Sementara itu, tersangka JI belum memenuhi panggilan penyidik meskipun telah dipanggil sebanyak tiga kali secara sah dan patut. Kejari Tangsel menyatakan bahwa JI saat ini masih dalam pencarian dan identitasnya akan segera dimasukkan ke dalam Daftar Pencarian Orang (DPO). Langkah ini diambil untuk memastikan proses hukum berjalan tanpa hambatan.
Dalam rangka pengembangan penyidikan, tim Pidsus Kejari Tangsel melakukan penggeledahan di tiga lokasi yang berkaitan dengan perkara, yaitu Kantor Pegadaian UPS Pondok Jaya, Kantor Cabang Pegadaian Syariah Pondok Aren, serta rumah kediaman tersangka TAB. Dari penggeledahan tersebut, penyidik menyita sejumlah dokumen dan barang yang dinilai berkaitan dengan dugaan tindak pidana korupsi. Seluruh barang bukti akan diverifikasi dan dianalisis lebih lanjut untuk memperkuat pembuktian perkara.
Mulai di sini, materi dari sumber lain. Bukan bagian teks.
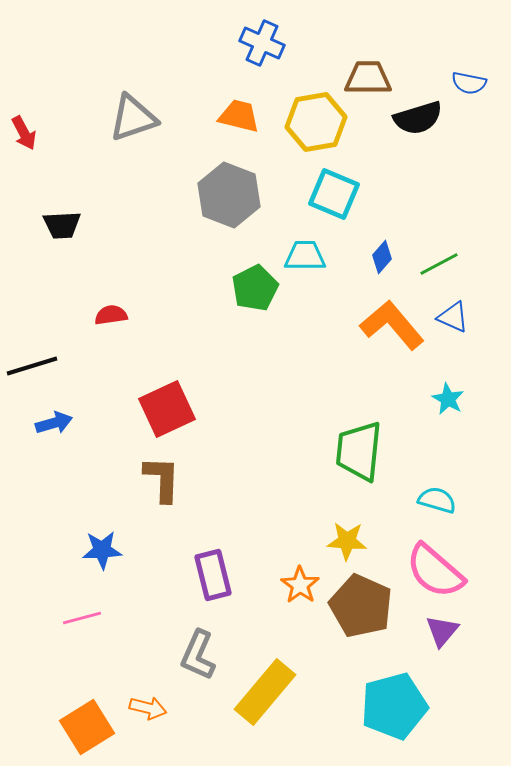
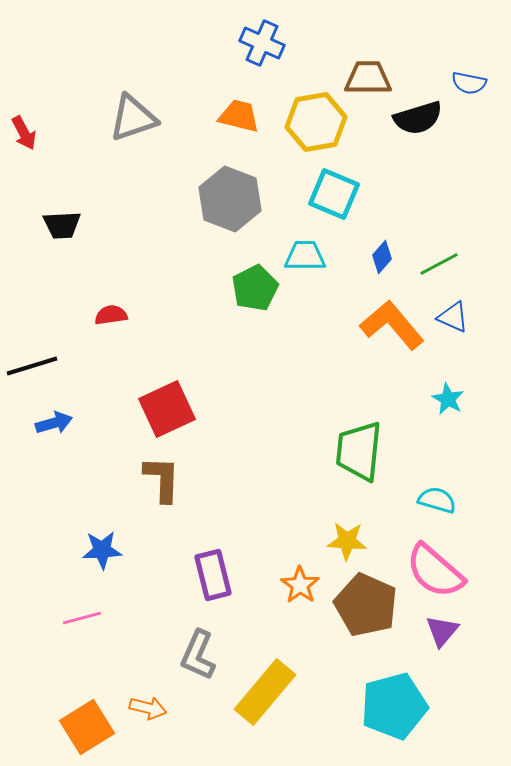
gray hexagon: moved 1 px right, 4 px down
brown pentagon: moved 5 px right, 1 px up
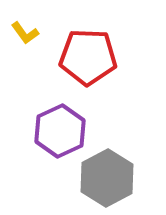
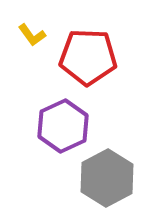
yellow L-shape: moved 7 px right, 2 px down
purple hexagon: moved 3 px right, 5 px up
Kedua tersangka dijerat dengan pasal tindak pidana korupsi sebagaimana diatur dalam Undang-Undang Nomor 31 Tahun 1999 tentang Pemberantasan Tindak Pidana Korupsi yang telah diubah dengan Undang-Undang Nomor 20 Tahun 2001, juncto ketentuan dalam Kitab Undang-Undang Hukum Pidana (KUHP). Kejari Tangsel menyatakan masih mendalami kemungkinan keterlibatan pihak lain dalam kasus ini. Pertanyaan yang mengemuka: apakah praktik serupa terjadi di unit Pegadaian syariah lainnya, dan seberapa besar dampak sistemik dari celah pengawasan yang terungkap?